April 26, 2024

Corner Office: Steve Case on Risk-Taking, or Lack Thereof, in Business

Q. What were some early leadership lessons for you?

A. The earliest ones probably related to just understanding that everybody is wired a little bit differently. Just because you think a certain way or are inclined to react a certain way doesn’t mean everybody thinks and reacts the same way. I think people just naturally presume that they look at a problem in a certain way and frame the issue in a certain way and that everybody else would look at it the same way.

I learned in my 20s that there are a lot of different ways to look at things, a lot of different filters that people put on, partly based on how they analyze the circumstance but also based on their own history and perspectives and biases and instincts and so forth. You have to be open-minded about that and listen to what’s being said — but also to what’s not said sometimes. Those discussions can lead you to different places.

Q. Other big leadership lessons?

A. The core one is a Thomas Edison quote that summarizes my perspective on things, which is, “Vision without execution is hallucination.” I do believe in vision. I do believe in big ideas.

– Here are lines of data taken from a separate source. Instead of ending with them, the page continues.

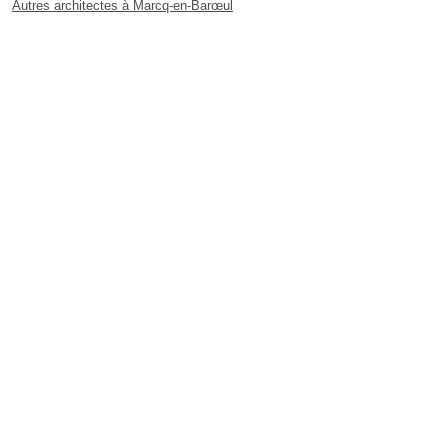
Autres architectes à Marcq-en-Barœul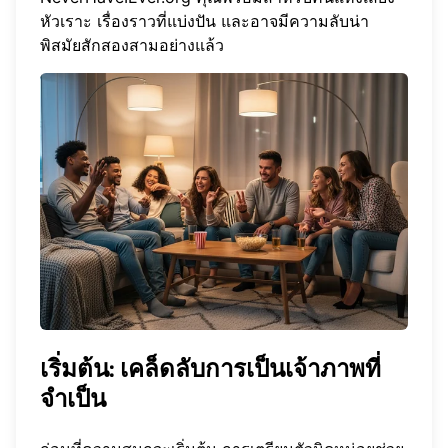
หัวเราะ เรื่องราวที่แบ่งปัน และอาจมีความลับน่า
พิสมัยสักสองสามอย่างแล้ว
เริ่มต้น: เคล็ดลับการเป็นเจ้าภาพที่
จำเป็น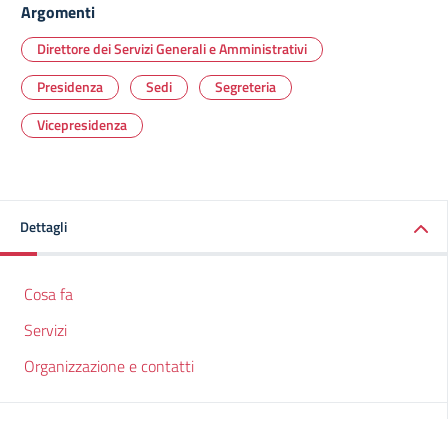
Argomenti
Direttore dei Servizi Generali e Amministrativi
Presidenza
Sedi
Segreteria
Vicepresidenza
Dettagli
Cosa fa
Servizi
Organizzazione e contatti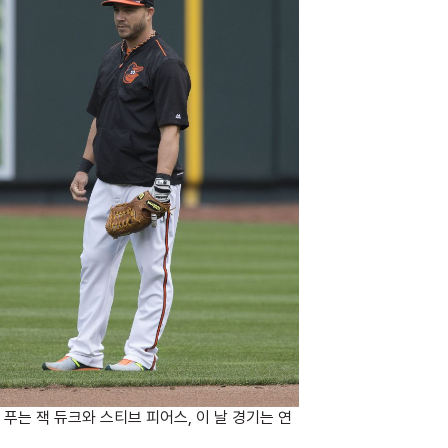
을 푸는 잭 듀크와 스티브 피어스, 이 날 경기는 연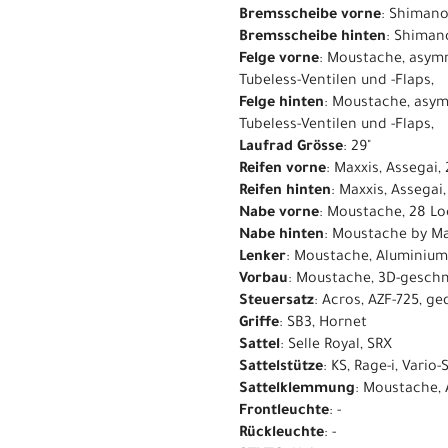
Bremsscheibe vorne
: Shiman
Bremsscheibe hinten
: Shima
Felge vorne
: Moustache, asymm
Tubeless-Ventilen und -Flaps,
Felge hinten
: Moustache, asym
Tubeless-Ventilen und -Flaps,
Laufrad Grösse
: 29"
Reifen vorne
: Maxxis, Assegai,
Reifen hinten
: Maxxis, Assegai
Nabe vorne
: Moustache, 28 Lo
Nabe hinten
: Moustache by Ma
Lenker
: Moustache, Aluminium
Vorbau
: Moustache, 3D-gesch
Steuersatz
: Acros, AZF-725, g
Griffe
: SB3, Hornet
Sattel
: Selle Royal, SRX
Sattelstütze
: KS, Rage-i, Var
Sattelklemmung
: Moustache,
Frontleuchte
: -
Rückleuchte
: -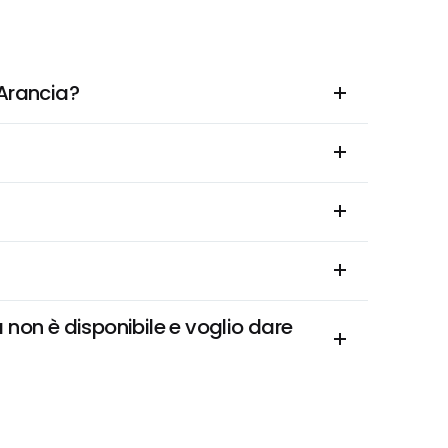
'Arancia?
non è disponibile e voglio dare 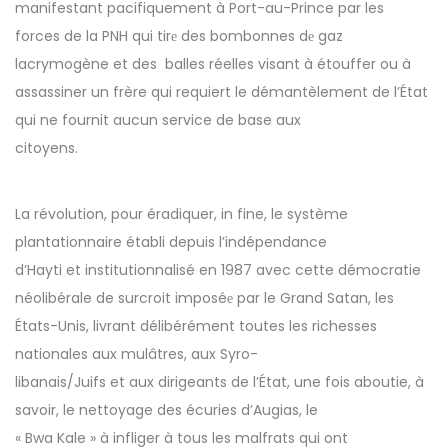
manifestant pacifiquement à Port-au-Prince par les
forces de la PNH qui tirе des bombonnes dе gaz
lacrymogène et des balles réelles visant à étouffer ou à
assassiner un frère qui requiert le démantèlement de l’État
qui ne fournit aucun service de base aux
citoyens.
La révolution, pour éradiquer, in fine, le système
plantationnaire établi depuis l’indépendance
d’Hayti et institutionnalisé en 1987 avec cette démocratie
néolibérale de surcroit imposéе par le Grand Satan, les
États-Unis, livrant délibérément toutes les richesses
nationales aux mulâtres, aux Syro-
libanais/Juifs et aux dirigeants de l’État, une fois aboutie, à
savoir, le nettoyage des écuries d’Augias, le
« Bwa Kale » à infliger à tous les malfrats qui ont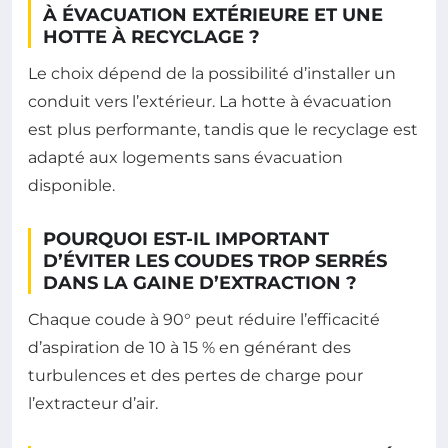
À ÉVACUATION EXTÉRIEURE ET UNE
HOTTE À RECYCLAGE ?
Le choix dépend de la possibilité d’installer un
conduit vers l’extérieur. La hotte à évacuation
est plus performante, tandis que le recyclage est
adapté aux logements sans évacuation
disponible.
POURQUOI EST-IL IMPORTANT
D’ÉVITER LES COUDES TROP SERRÉS
DANS LA GAINE D’EXTRACTION ?
Chaque coude à 90° peut réduire l’efficacité
d’aspiration de 10 à 15 % en générant des
turbulences et des pertes de charge pour
l’extracteur d’air.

I do believe in tackling problems that are complex and fighting battles that are worth fighting, and also trying to, in my case, create companies or back companies. That can change the world. The vision thing is really important — but the execution thing is really important, too. Having a good idea is not enough. You’ve got to figure out some way to balance that and complement that with great execution, which ultimately is people and priorities and things like that. You have to strike the right balance. If you have those together, I think anything is possible. If you don’t have both of them working together in a complementary, cohesive way, you’re not going to be successful.

Q. What about mentors?

A. One of the co-founders of AOL, Jim Kimsey, said something when I was about 26. My view, in the early part of my career, was that appearances mattered, that looking like you’re working hard mattered. I remember Jim saying once — and partly I think it relates to some of his training in the military — that really the art is trying to set the priorities and assemble a team so you wake up in the morning and actually have nothing to do. It’s impossible to achieve, but it’s a good goal to have the right priorities and the right team in place so they can execute against those priorities. It’s almost the opposite of how I was approaching it. 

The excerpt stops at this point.